• [EXERCISE GOAL]
Up to and including the final line, retype each line of the records below, starting with the one that contains "c) unos guantes".

• [RECORDS FOR THE EXERCISE]
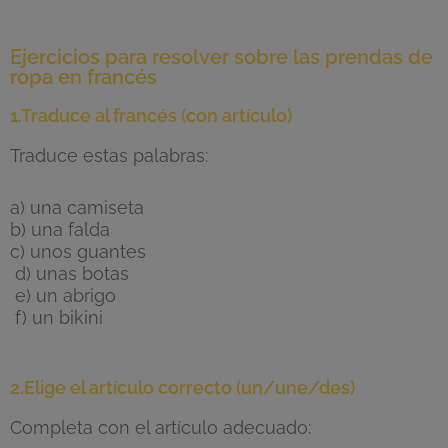
Ejercicios para resolver sobre las prendas de
ropa en francés
1.Traduce al francés (con artículo)
Traduce estas palabras:
a) una camiseta
b) una falda
c) unos guantes
d) unas botas
e) un abrigo
f) un bikini
2.Elige el artículo correcto (un/une/des)
Completa con el artículo adecuado:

• [SOLVED EXERCISE]
c) unos guantes
d) unas botas
e) un abrigo
f) un bikini
2.Elige el artículo correcto (un/une/des)
Completa con el artículo adecuado:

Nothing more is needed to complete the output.